### Task requirements
Return the line containing "info@asoi.info" and every line beneath it through the end of the entries below, unchanged. Pictures stay out.

****************

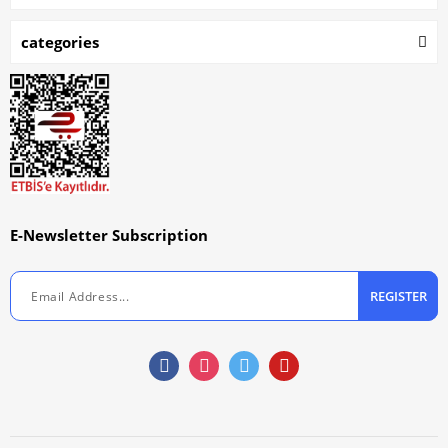
categories
E-Newsletter Subscription
REGISTER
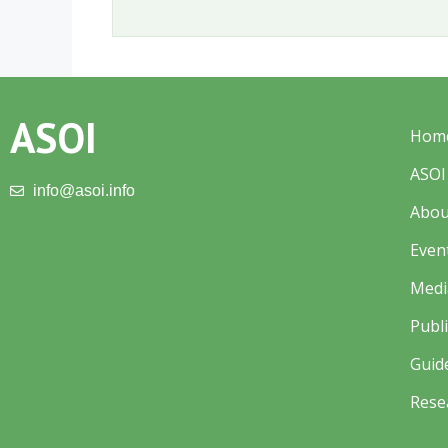
ASOI
Hom
ASOI
info@asoi.info
Abou
Even
Medi
Publ
Guid
Rese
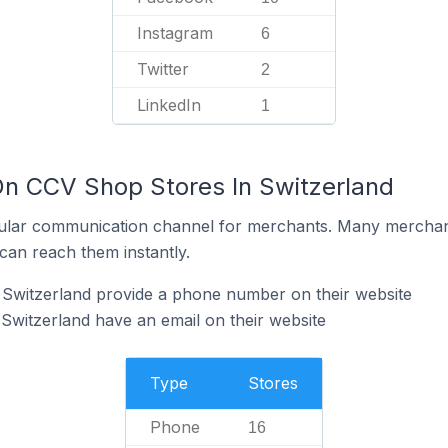
Instagram
6
Twitter
2
LinkedIn
1
On CCV Shop Stores In Switzerland
ular communication channel for merchants. Many merchan
can reach them instantly.
Switzerland provide a phone number on their website
witzerland have an email on their website
Type
Stores
Phone
16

****************

### Completed exercise
info@asoi.info
Abou
Even
Medi
Publ
Guid
Rese
Instagram
6
Twitter
2
LinkedIn
1
On CCV Shop Stores In Switzerland
ular communication channel for merchants. Many merchan
can reach them instantly.
Switzerland provide a phone number on their website
witzerland have an email on their website
Type
Stores
Phone
16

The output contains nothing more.